A variety of expressions are commonly used to describe circumstances when employment is terminated. These include « let go, » « discharged, » « dismissed, » « fired » and « completely laid off. »
Under the Employment Standards Act, 2000 (ESA) an individual’s work is ended if the employer:
– dismisses or stops employing a worker, consisting of where a staff member is no longer utilized due to the bankruptcy or insolvency of the company;
– « constructively » dismisses an employee and the staff member resigns, in reaction, within an affordable time;
– lays a worker off for a duration that is longer than a « temporary layoff ».
For the most part, when an employer ends the employment of a worker who has been constantly utilized for 3 months, the company needs to provide the employee with either written notification of termination, termination pay or a mix (as long as the notification and the number of weeks of termination pay together equivalent the length of notification the staff member is entitled to get).
The ESA does not need a company to offer an employee a factor why their work is being terminated. There are, nevertheless, some circumstances where a company can not end an employee’s employment even if the company is prepared to offer proper composed notice or termination pay. For instance, a company can not end someone’s work, or punish them in any other method, if any part of the reason for the termination of employment is based on the worker asking concerns about the ESA or working out a right under the ESA, such as declining to work in excess of the daily or weekly hours of work optimums, or taking a leave of lack defined in the ESA. Please see the chapter on reprisals.
Receiving termination notice or pay in lieu
Certain employees are not entitled to observe of termination or termination pay under the ESA. Examples consist of: referall.us employees who are guilty of wilful misconduct, disobedience, or wilful overlook of task that is not trivial and has not been condoned by the company. Other examples consist of building and construction employees, employees on momentary layoff, staff members who decline an offer of reasonable alternative employment and workers who have been employed less than three months.

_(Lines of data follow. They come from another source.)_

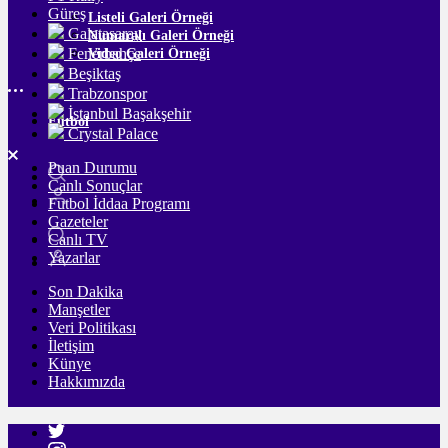
Güreş
Listeli Galeri Örneği
Galatasaray
Numaralı Galeri Örneği
Fenerbahçe
Video Galeri Örneği
Beşiktaş
Trabzonspor
İstanbul Başakşehir
Futbol
Crystal Palace
Puan Durumu
Canlı Sonuçlar
Futbol İddaa Programı
Gazeteler
Canlı TV
Yazarlar
Son Dakika
Manşetler
Veri Politikası
İletişim
Künye
Hakkımızda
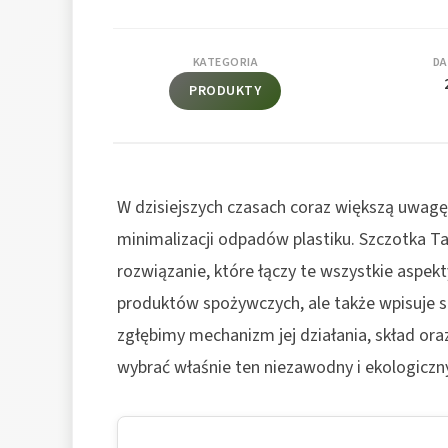
KATEGORIA
DA
PRODUKTY
W dzisiejszych czasach coraz większą uwagę
minimalizacji odpadów plastiku. Szczotka 
rozwiązanie, które łączy te wszystkie aspek
produktów spożywczych, ale także wpisuje 
zgłębimy mechanizm jej działania, skład or
wybrać właśnie ten niezawodny i ekologiczn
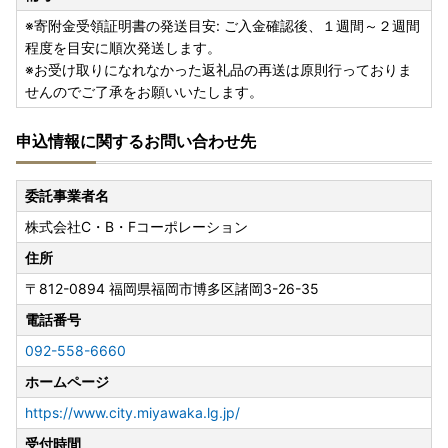
※寄附金受領証明書の発送目安: ご入金確認後、１週間～２週間
程度を目安に順次発送します。
※お受け取りになれなかった返礼品の再送は原則行っておりま
せんのでご了承をお願いいたします。
申込情報に関するお問い合わせ先
委託事業者名
株式会社C・B・Fコーポレーション
住所
〒812-0894
福岡県福岡市博多区諸岡3-26-35
電話番号
092-558-6660
ホームページ
https://www.city.miyawaka.lg.jp/
受付時間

There are a number of other exemptions to the termination of work provisions of the ESA. See « Exemptions to notice of termination or termination pay. » Please also describe the special guideline tool.
The termination-of-employment rules are entirely separate from any privileges an employee may need to be paid discontinuance wage under the ESA.
Constructive dismissal
A positive termination might occur when a company makes a substantial change to a basic term or condition of a worker’s work without the employee’s real or implied approval.
For instance, an employee may be constructively dismissed if the company makes modifications to the staff member’s terms and conditions of employment that result in a substantial decrease in salary or a significant unfavorable change in such things as the employee’s work location, hours of work, authority, or position. Constructive termination may likewise include circumstances where an employer harasses or abuses a worker, or a company gives an employee an ultimatum to « give up or be fired » and the staff member resigns in reaction.
The employee would need to resign in reaction to the change within a sensible time period in order for the company’s actions to be thought about a termination of work for purposes of the ESA.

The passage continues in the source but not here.